SigNoz is the easier single-tool answer - one Docker compose file gives you traces, metrics, logs, and dashboards in a unified UI. The LGTM stack (Loki for logs, Grafana for dashboards, Tempo for traces, Mimir or Prometheus for metrics) is more flexible but more pieces to wire up. For a UK indie hacker with one VPS and a handful of agents, SigNoz is the right default. If you already run Grafana for other things, lean LGTM. Both are open source and both run free on the Hetzner box.
What does the vendor-hosted path cost in 2026?
Datadog APM starts around GBP 60 a month for the entry tier (per host plus per million traces). Honeycomb Pro is around GBP 50 a month with reasonable trace volume. New Relic has a free tier with limits and paid tiers from around GBP 80. Grafana Cloud free tier handles 10k metric series and 50GB logs a month, which is enough for a small Claude Code setup if you do not want to host. The self-hosted SigNoz path is GBP 0 in software on top of the GBP 3.30 a month Hetzner VPS you already have for the agents.

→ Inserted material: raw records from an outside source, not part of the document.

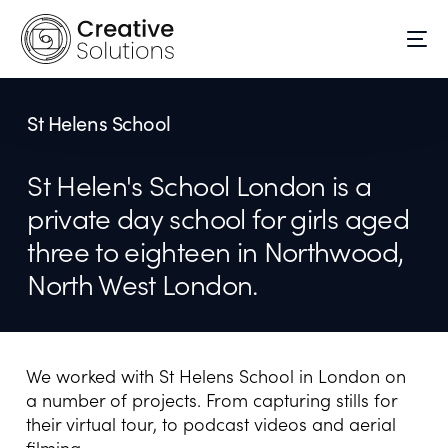
St Helens School
St Helen's School London is a
private day school for girls aged
three to eighteen in Northwood,
North West London.
We worked with St Helens School in London on
a number of projects. From capturing stills for
their virtual tour, to podcast videos and aerial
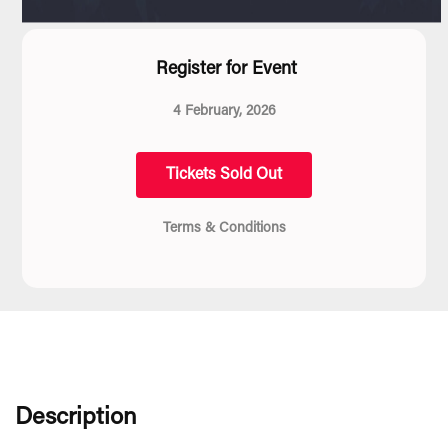
Register for Event
4 February, 2026
Tickets Sold Out
Terms & Conditions
Description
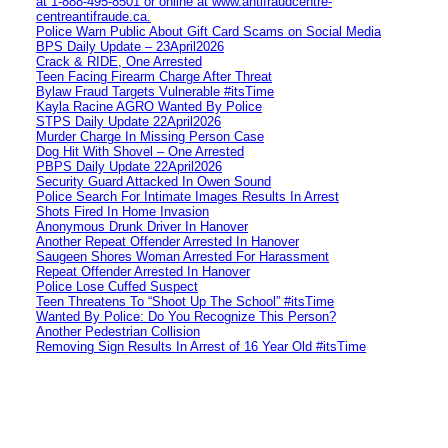
at 1‑888‑495‑8501 or online at www.antifraudcentre-
centreantifraude.ca.
Police Warn Public About Gift Card Scams on Social Media
BPS Daily Update – 23April2026
Crack & RIDE, One Arrested
Teen Facing Firearm Charge After Threat
Bylaw Fraud Targets Vulnerable #itsTime
Kayla Racine AGRO Wanted By Police
STPS Daily Update 22April2026
Murder Charge In Missing Person Case
Dog Hit With Shovel – One Arrested
PBPS Daily Update 22April2026
Security Guard Attacked In Owen Sound
Police Search For Intimate Images Results In Arrest
Shots Fired In Home Invasion
Anonymous Drunk Driver In Hanover
Another Repeat Offender Arrested In Hanover
Saugeen Shores Woman Arrested For Harassment
Repeat Offender Arrested In Hanover
Police Lose Cuffed Suspect
Teen Threatens To “Shoot Up The School” #itsTime
Wanted By Police: Do You Recognize This Person?
Another Pedestrian Collision
Removing Sign Results In Arrest of 16 Year Old #itsTime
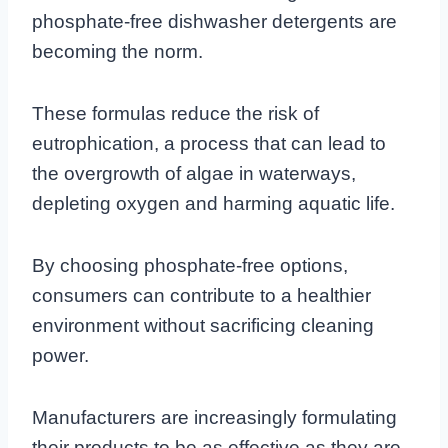
phosphate-free dishwasher detergents are
becoming the norm.
These formulas reduce the risk of
eutrophication, a process that can lead to
the overgrowth of algae in waterways,
depleting oxygen and harming aquatic life.
By choosing phosphate-free options,
consumers can contribute to a healthier
environment without sacrificing cleaning
power.
Manufacturers are increasingly formulating
their products to be as effective as they are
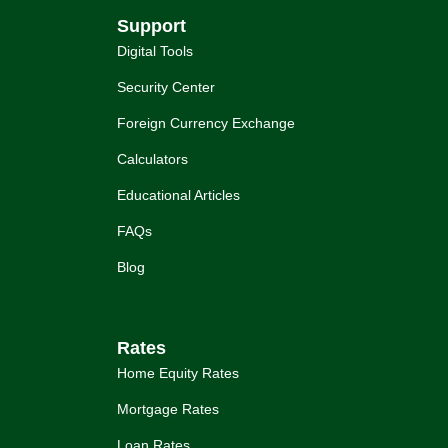
Support
Digital Tools
Security Center
Foreign Currency Exchange
Calculators
Educational Articles
FAQs
Blog
Rates
Home Equity Rates
Mortgage Rates
Loan Rates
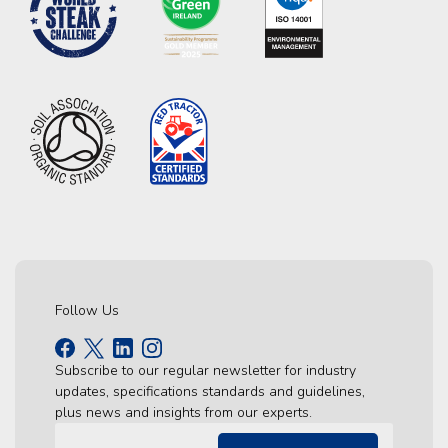
Follow Us
Subscribe to our regular newsletter for industry
updates, specifications standards and guidelines,
plus news and insights from our experts.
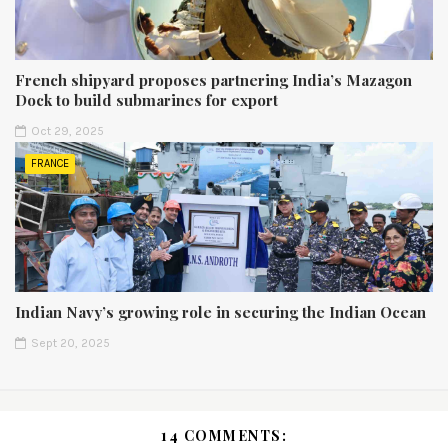
French shipyard proposes partnering India’s Mazagon
Dock to build submarines for export
Oct 29, 2025
FRANCE
Indian Navy’s growing role in securing the Indian Ocean
Sept 20, 2025
14 COMMENTS:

What metrics should I actually look at on the dashboard?
Five: per-agent daily Pool B spend (sums to your monthly cap), per-tool latency (which tool calls are slow), cache hit rate (are you actually benefitting from prompt caching), error rate per agent (which agents are failing silently), and concurrent runs (are agents overlapping unexpectedly). The five together tell you which agents are cheap, fast, reliable, and worth keeping. Anything else on the dashboard is decoration in the early days.